## [DIRECTIONS FOR THIS TASK]
The records sit below. Return every line in them that holds the word "świątyni".

Extracted page text data
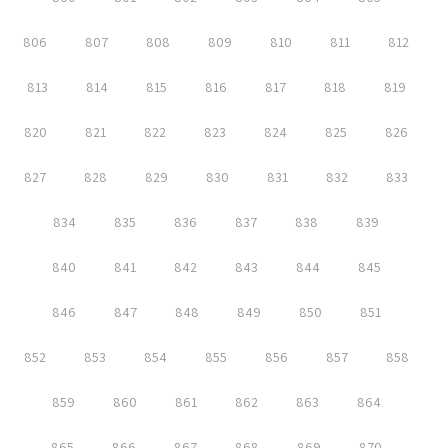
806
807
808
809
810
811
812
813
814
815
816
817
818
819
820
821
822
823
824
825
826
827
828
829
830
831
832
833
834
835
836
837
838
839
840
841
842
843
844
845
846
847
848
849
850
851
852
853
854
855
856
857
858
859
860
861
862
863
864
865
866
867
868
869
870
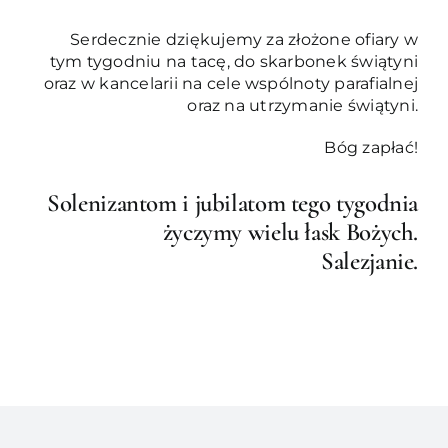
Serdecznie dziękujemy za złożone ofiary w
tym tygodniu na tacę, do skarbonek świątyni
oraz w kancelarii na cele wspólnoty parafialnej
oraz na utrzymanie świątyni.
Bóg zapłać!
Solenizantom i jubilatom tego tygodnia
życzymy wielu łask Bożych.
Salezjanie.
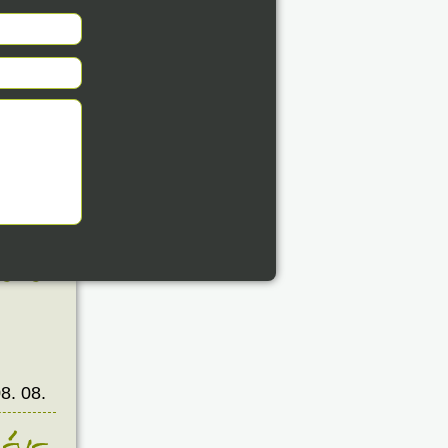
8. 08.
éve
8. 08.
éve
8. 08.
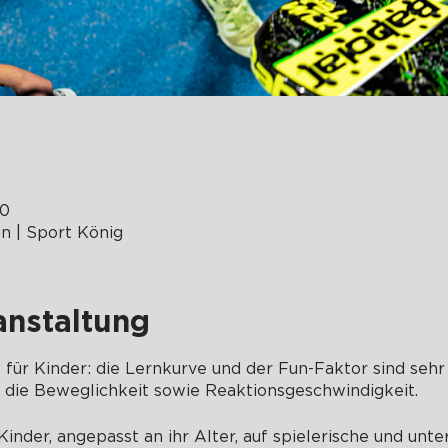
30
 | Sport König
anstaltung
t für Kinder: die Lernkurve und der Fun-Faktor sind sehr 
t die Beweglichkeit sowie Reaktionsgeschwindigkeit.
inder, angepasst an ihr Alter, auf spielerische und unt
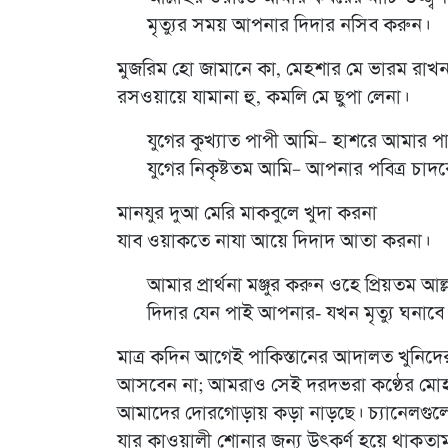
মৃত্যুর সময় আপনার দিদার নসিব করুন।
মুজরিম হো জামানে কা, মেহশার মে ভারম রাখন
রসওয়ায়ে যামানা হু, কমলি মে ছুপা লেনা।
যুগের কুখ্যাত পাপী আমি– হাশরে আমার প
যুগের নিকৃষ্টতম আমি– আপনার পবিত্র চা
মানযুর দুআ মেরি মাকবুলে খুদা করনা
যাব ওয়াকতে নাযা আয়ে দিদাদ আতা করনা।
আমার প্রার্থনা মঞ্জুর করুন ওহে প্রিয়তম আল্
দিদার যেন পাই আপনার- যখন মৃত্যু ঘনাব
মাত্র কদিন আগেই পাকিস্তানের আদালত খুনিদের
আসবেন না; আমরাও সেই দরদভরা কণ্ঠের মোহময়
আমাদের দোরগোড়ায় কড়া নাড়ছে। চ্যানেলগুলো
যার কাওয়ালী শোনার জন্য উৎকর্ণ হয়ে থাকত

* * *

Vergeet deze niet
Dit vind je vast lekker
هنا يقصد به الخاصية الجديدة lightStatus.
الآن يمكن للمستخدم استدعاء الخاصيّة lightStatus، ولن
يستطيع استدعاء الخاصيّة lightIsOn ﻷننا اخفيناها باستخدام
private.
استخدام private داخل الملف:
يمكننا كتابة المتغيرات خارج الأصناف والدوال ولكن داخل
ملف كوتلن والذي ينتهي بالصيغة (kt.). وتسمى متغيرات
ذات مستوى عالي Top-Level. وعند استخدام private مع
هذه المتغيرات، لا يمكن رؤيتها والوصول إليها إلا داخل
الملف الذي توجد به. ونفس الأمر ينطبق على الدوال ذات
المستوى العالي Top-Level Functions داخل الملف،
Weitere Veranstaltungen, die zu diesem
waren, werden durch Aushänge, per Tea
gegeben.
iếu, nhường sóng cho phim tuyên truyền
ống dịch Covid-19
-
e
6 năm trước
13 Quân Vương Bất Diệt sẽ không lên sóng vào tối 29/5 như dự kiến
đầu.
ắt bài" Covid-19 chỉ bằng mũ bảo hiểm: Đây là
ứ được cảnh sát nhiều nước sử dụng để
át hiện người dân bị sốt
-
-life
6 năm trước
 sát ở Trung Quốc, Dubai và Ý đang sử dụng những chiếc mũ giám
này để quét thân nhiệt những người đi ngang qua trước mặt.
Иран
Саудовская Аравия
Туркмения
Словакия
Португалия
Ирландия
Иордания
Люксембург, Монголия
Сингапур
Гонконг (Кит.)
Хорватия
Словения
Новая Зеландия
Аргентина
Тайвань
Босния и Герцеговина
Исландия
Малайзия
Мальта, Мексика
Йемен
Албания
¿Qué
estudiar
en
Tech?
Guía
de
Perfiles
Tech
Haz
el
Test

...

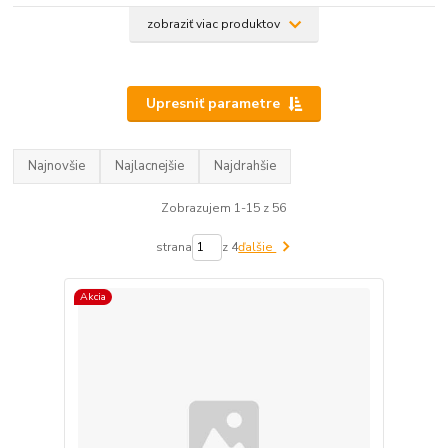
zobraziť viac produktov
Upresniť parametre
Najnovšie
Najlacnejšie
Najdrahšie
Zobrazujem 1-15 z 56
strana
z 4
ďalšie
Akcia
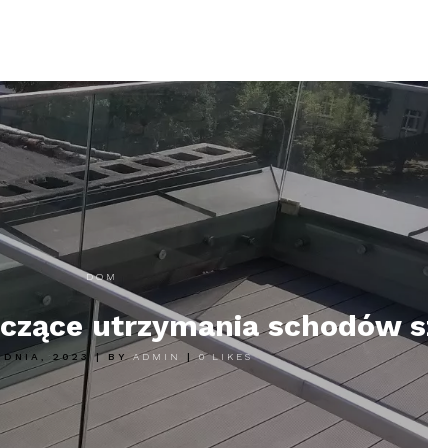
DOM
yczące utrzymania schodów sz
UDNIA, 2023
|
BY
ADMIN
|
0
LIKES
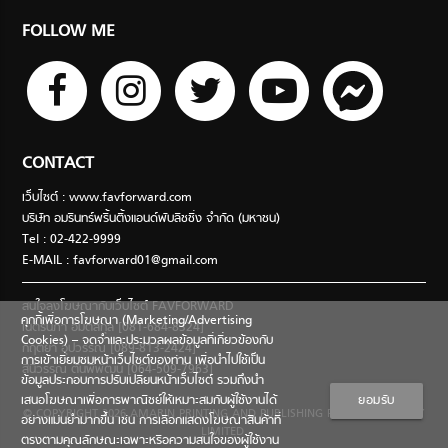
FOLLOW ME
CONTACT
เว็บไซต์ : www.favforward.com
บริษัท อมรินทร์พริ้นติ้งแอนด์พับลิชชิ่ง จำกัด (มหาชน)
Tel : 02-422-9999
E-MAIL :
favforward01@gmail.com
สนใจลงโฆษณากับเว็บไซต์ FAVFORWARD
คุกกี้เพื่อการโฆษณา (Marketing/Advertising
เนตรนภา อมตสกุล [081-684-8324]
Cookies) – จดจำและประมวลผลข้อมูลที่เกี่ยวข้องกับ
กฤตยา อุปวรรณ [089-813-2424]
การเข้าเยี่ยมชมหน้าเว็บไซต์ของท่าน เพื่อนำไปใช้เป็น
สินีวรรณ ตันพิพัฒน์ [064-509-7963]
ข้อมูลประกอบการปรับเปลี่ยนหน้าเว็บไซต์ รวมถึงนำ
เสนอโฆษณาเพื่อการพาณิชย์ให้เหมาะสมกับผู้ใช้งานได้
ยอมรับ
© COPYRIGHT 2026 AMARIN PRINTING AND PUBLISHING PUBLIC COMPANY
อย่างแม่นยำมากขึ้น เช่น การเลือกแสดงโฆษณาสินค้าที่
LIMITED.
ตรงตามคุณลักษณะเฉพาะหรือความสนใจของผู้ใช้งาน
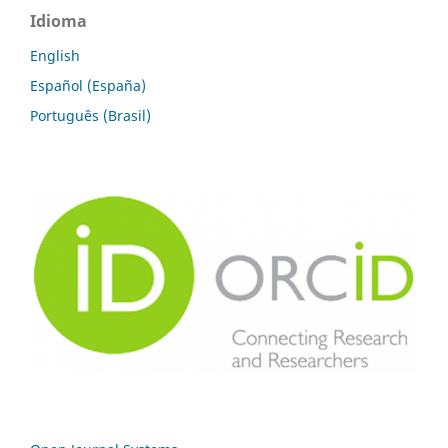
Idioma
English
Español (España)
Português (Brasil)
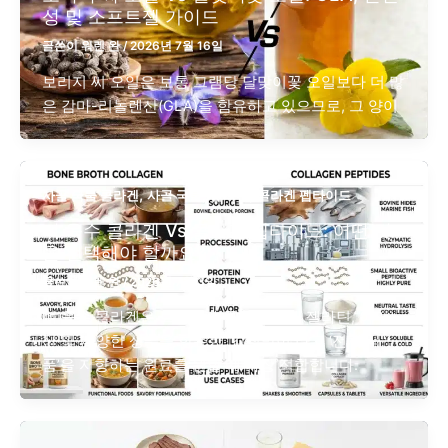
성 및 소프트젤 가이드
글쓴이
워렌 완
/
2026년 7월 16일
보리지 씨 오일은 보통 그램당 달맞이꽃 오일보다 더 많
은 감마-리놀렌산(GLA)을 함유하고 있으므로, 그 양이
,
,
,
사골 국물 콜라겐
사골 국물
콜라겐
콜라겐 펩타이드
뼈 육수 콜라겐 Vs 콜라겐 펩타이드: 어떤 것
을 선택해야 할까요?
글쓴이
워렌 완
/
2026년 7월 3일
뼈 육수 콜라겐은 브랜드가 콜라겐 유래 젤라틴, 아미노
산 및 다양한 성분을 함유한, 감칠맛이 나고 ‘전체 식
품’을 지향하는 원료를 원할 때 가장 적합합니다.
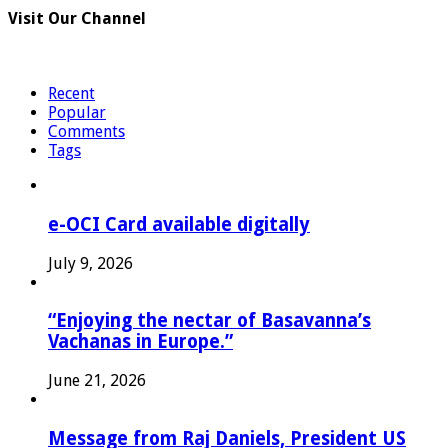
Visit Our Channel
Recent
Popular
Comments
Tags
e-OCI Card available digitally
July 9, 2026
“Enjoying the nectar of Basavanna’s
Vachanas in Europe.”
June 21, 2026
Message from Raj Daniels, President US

## [SOLUTION BELOW]
tym tygodniu na tacę, do skarbonek świątyni
oraz na utrzymanie świątyni.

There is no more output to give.